Jurgens got up abruptly and walked over to me. My hand went to my .45 casually, so as not to alert the bigger and older sergeant.

“Just because you took care of Alfie like that don’t get you off the hook for the other seven,” he said in a whisper.

We stared into each other’s eyes for a few seconds. I wondered why both he and Sugar Daddy directed so many deadly threats my way. I fully intended to kill both of them when the time was right, and I was not about to threaten either man. Why would I ever want to warn them of what was coming? It made no sense I could understand for either of them to threaten me. When Jurgens and his small retinue moved off, I waved Fusner to me.

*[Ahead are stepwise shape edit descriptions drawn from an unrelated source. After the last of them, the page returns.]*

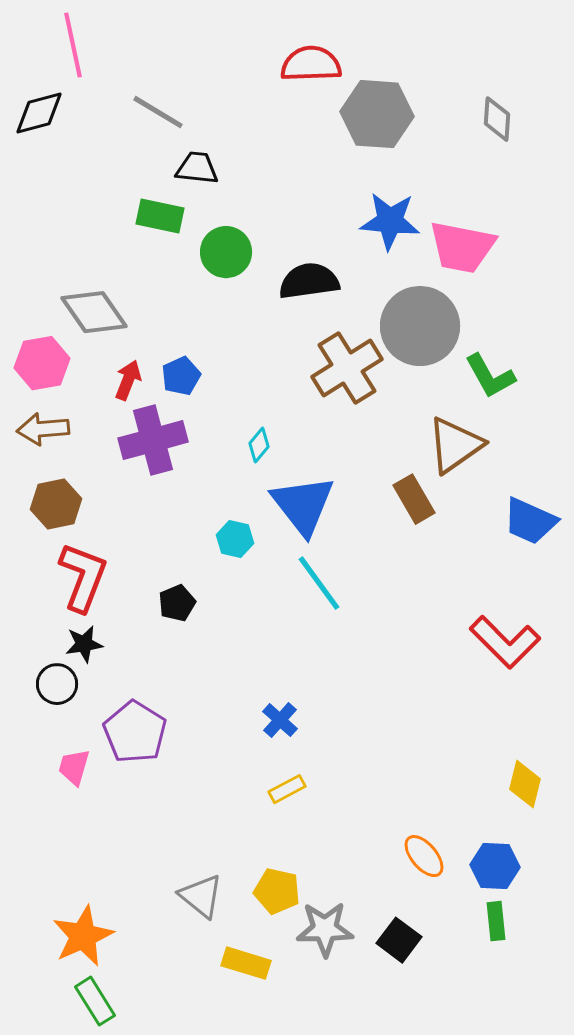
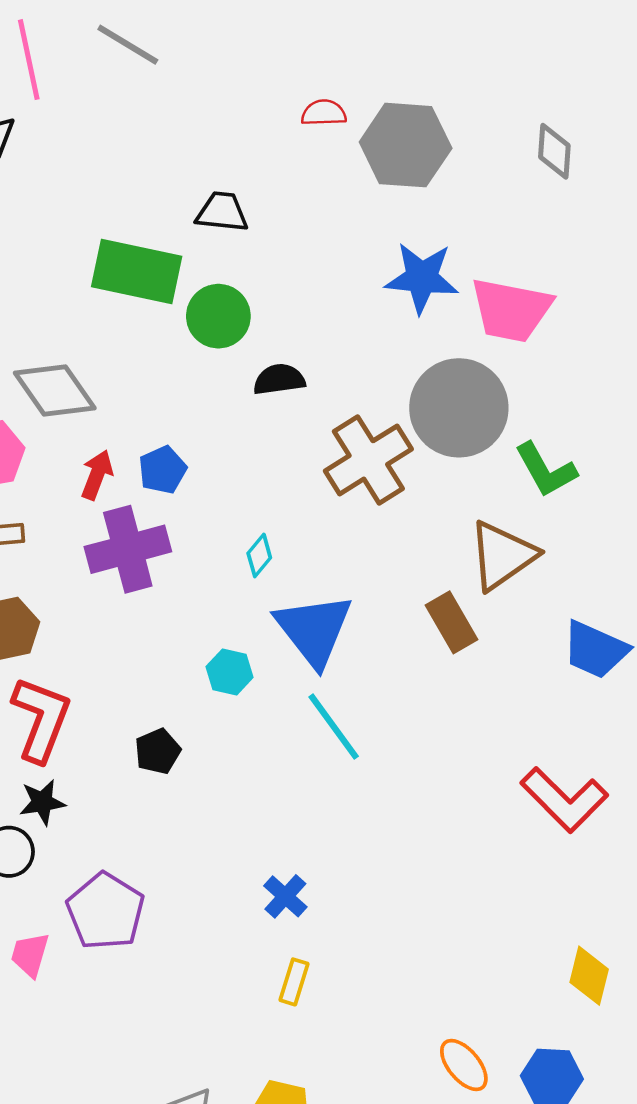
red semicircle: (311, 64) -> (324, 113), moved, size x0.6
gray line: (158, 112) -> (128, 45), moved
black trapezoid: (197, 168) -> (222, 212), moved
green rectangle: (160, 216) -> (137, 272), size x1.5
black semicircle: (309, 281) -> (279, 379), moved, size x0.7
yellow rectangle: (287, 789) -> (294, 982), turned -45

“Forget the frequency Mertz gave you,” I told him. “If the Six Actual comes up on the command net and orders us to the saddle that’s one thing. If he doesn’t, then we’re not talking to Kilo until we get to the A Shau.”

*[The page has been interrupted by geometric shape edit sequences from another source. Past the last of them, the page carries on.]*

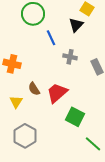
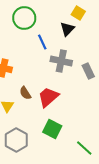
gray cross: (70, 57) -> (61, 61), size x1.5
green square: (75, 117) -> (52, 129), moved

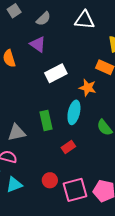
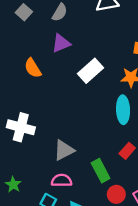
purple triangle: (38, 44) -> (61, 43), turned -42
green rectangle: (46, 121) -> (101, 171), moved

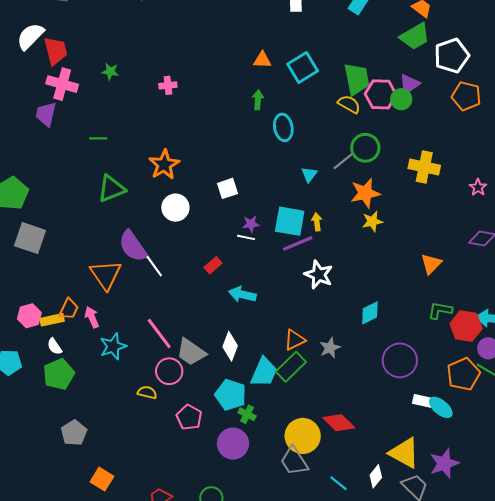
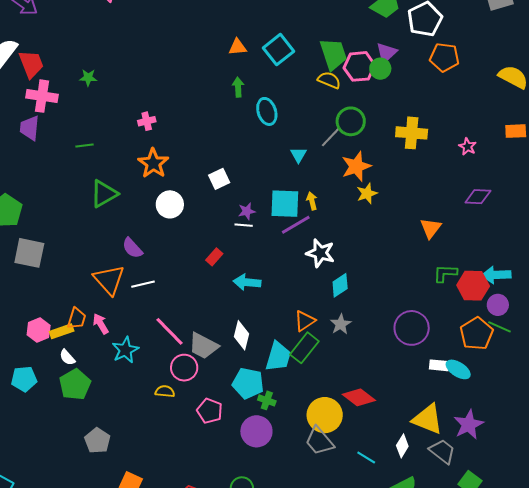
pink cross: (168, 85) -> (147, 121), moved
purple semicircle: (133, 246) -> (132, 248), size x0.7
white line: (154, 266) -> (143, 284), moved, turned -60
cyan diamond: (370, 313) -> (340, 285), moved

“Aye aye, sir,” Fusner said with a smile.

I moved to my stuff to get ready to make the hump to the A Shau. It was past mid-day and the hump would be another tough one with full packs, even though it would all be down slope. I sat down and unlaced my boots. I hadn’t had my boots off in five days. My socks weren’t identifiable as socks anymore, but I rolled them up and put them in an outside pocket anyway. I put on a thick pair of white socks and laced the boots up tightly. When I stood up I felt unaccountably like a new man. I joined the scout team, approaching Stevens from the rear.

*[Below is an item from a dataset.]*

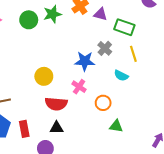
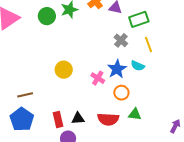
green rectangle: (124, 27) -> (139, 19), turned -36
blue star: (85, 61) -> (117, 69), moved, turned -30
red semicircle: (56, 104) -> (108, 119), moved
red rectangle: (24, 129) -> (58, 120), moved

“Why did Nguyen say the sappers respect us?” I asked, not satisfied with the sergeant’s earlier laconic response.

Elephant Hair Montagnard Bracelet

Elephant Hair Montagnard Bracelet

Stevens waved Nguyen to him. They spoke back and forth for a couple of minutes. Stevens turned back toward me while Nguyen stared over his right shoulder. Suddenly, the native Vietnamese moved forward and pointed down at my right wrist.

I looked at the elephant hair bracelet he’d given me earlier.

“Respect,” Nguyen said, very softly, in English.

“They’re Montagnards, sir,” Stevens said, “like him. They don’t think like we do. They’re pretty weird because you’ve made an impression on him and them somehow or another. He said they’re not waiting because they know they’ll see you again.”

I looked into Nguyen’s eyes but the man’s dark orbs didn’t give me anything back. I blinked and then he blinked, just like the times I saw him disguised in the bush. The man was inscrutable. The Montagnards were inscrutable. The Vietnamese were inscrutable. Even my fellow Marines were almost impossible to understand. Somehow, taking out Alfie was credited as a good thing while the seven Marines who’d died was a bad thing, for me, even though they were all veterans who should have damn well known to keep their heads and asses down when there was live fire about to begin. And then there was the Gunny’s responsibility, which didn’t seem to really exist. It was all on me.

I began the move down the mountain and on into the afternoon. The company was reinvigorated by the short rest and knowing that they did not have to go back to the saddle where we’d lost so many. The company wouldn’t have taken the point for anyone or anything. With this revitalized energy the company moved faster than it had in rushing to the rescue of Kilo company. I brought up my usual place near the rear, thinking about how I did not want the respect of the enemy, nor the hatred of my Marines. I didn’t want anything except to get through the afternoon and then endure another night.

Zippo passed me on the right. He was wearing the sapper helmet like it was his own. When I exchanged glances with him he grinned. I could not help grinning back.